The most I did was get a speaker to the Festival. There isn’t a pixel of the Festival that I could claim pride for myself but going to so much of it and having these tiny peeks behind the curtains, I am proud of the Birmingham Literature Festival. Proud that it happens in my city, proud that it is in the Library of Birmingham.

Thoroughly, delightedly proud of how successful it’s been. After I did my doings with that speaker, I left the green room to go find Angela. The queue for this event was so long and so full of people I’ve come to know in part through simply having gone to the Festival a lot, that it took me twenty minutes to get to her. Walking down that line, I got into four conversations. “Really got to go,” I’d say, then walk down ten paces and “Oh! Hello!”.

That was a Writers’ Guild and Birmingham Literature Festival event: the Guild’s Tim Stimpson interviewed Peaky Blinders creator Steven Knight. Full house. Queue snaking along the length of the Library and having to double back at one end. I did feel proud but the word I said at the time was just “Cor”.

I don’t think you can be in Birmingham and not be proud of this Festival. I’ve worked with many of the people doing it, I’ve had this tiny glimpse backstage, I’m a fan.

But.

There were many, many events where I at least vaguely knew the performers. That’s a funny thing to explain: I don’t know the poet Liz Berry at all but after you’ve seen her perform, you feel like you do. Tremendously, startlingly powerful poetry from someone so personable that if you ran into her with a friend, you’d introduce Berry to your pal like you’ve known her for years.

I want to introduce people to you, I want to list people that I actually do know and who were on full form in this Festival. But there are just so many. I do love that there are so many that I fear forgetting one. I don’t love that I’m going to chicken out.
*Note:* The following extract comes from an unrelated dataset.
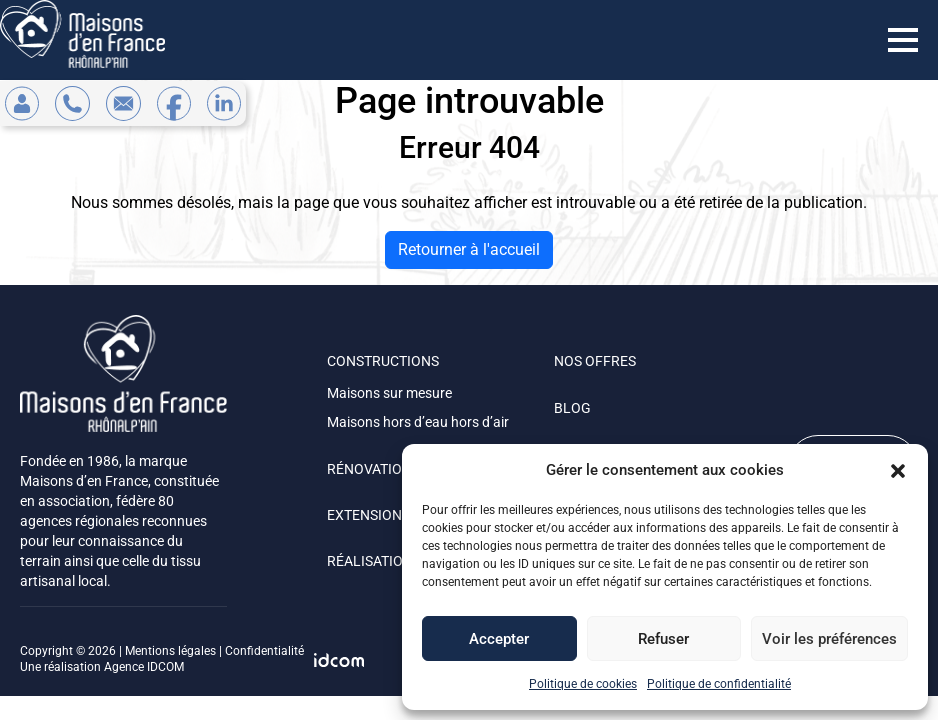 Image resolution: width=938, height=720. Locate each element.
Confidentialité (264, 651)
I’m not proud of that.

Only…

There was this one event. The launch of a book called A Midlands Odyssey: it’s a transplantation, a transformation of Homer’s Odyssey into tales of the Midlands. I could’ve just bought the book, and I did, but I wanted to see Elisabeth Charis, who produced it. I wanted to see Jonathan Davidson, one of its editors. Charlie Hill wrote one of the tales, Lindsey Davies whom I’ve met before did another, Elisabeth wrote a tale too. It’s published by Nine Arches Press and I really like the company’s editor, Jane Commane.
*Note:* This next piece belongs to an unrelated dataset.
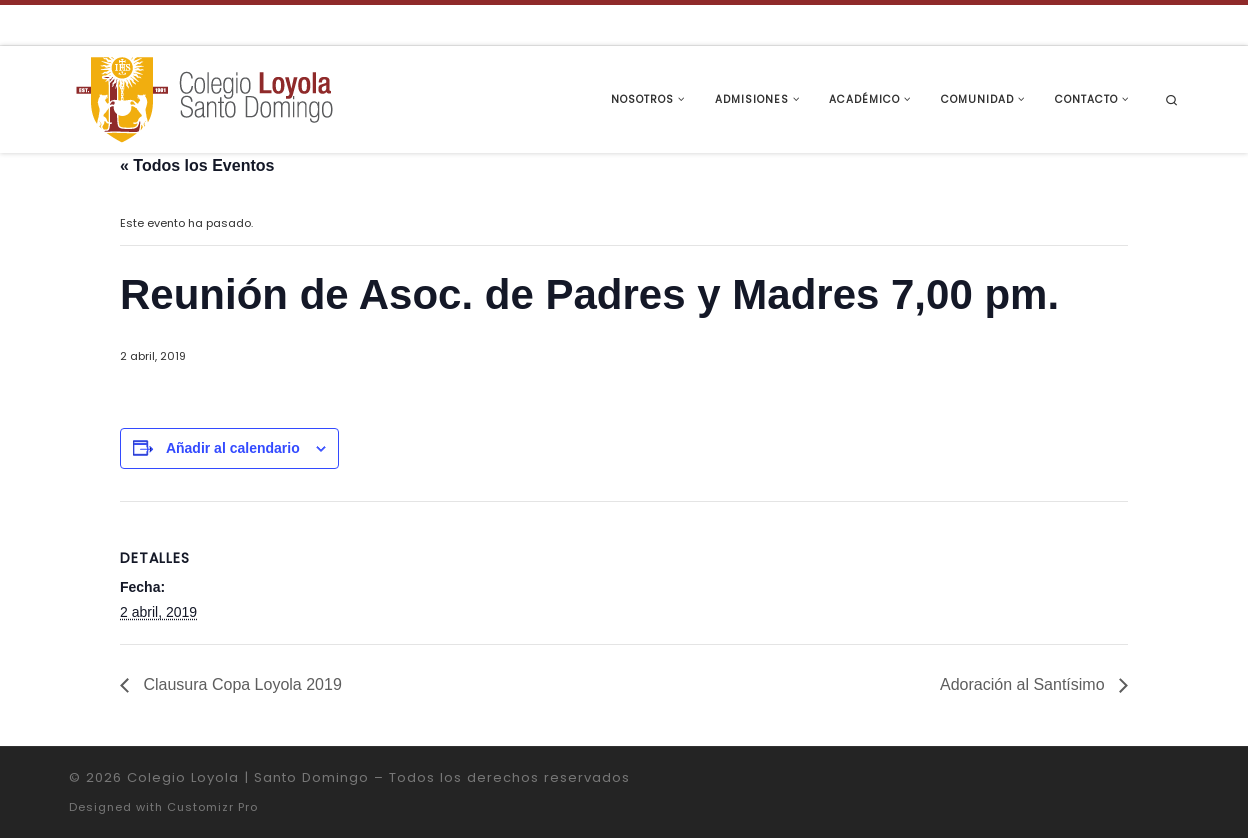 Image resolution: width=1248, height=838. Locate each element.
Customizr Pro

But then the first person who got up to read was the author Yasmin Ali.

I knew she was nervous because she’d told me. But in that theatre, under those lights, she strode up to read an extract from her piece and she looked like she did it every day. Read with style, got great laughs, if it had been you reading, you’d have been very proud of yourself.

And I told her afterwards, I told her truthfully: I’m proud of her.

But I don’t understand what right I have to be proud. I had nothing to do with her event or her story or her book or her. I didn’t have a damn thing to do with anything, but what I felt was pride.

Yet nuts to the word and the oddity of feeling it, if you went to the Festival or you are connected to Birmingham, you feel proud too.

If you didn’t go or you’re not connected to the city, then get yourself a sliver of a taste of a pixel of a moment of the whole event on BBC Radio 4. This coming Sunday’s (12 October, 16:30) Poetry Please was recorded there and features four Midlands poets – Liz Berry, Jacqui Rowe, Bohdan Pieseki and Stephen Morrison-Burke. And then in the following week’s edition you can hear me. I get to request a poem that always makes me weep. Please listen and picture poet Jo Bell squeezing my arm as I wept through the reading.

I’m fine with how I’m clearly not a hard, tough man. Possibly even a bit proud of it.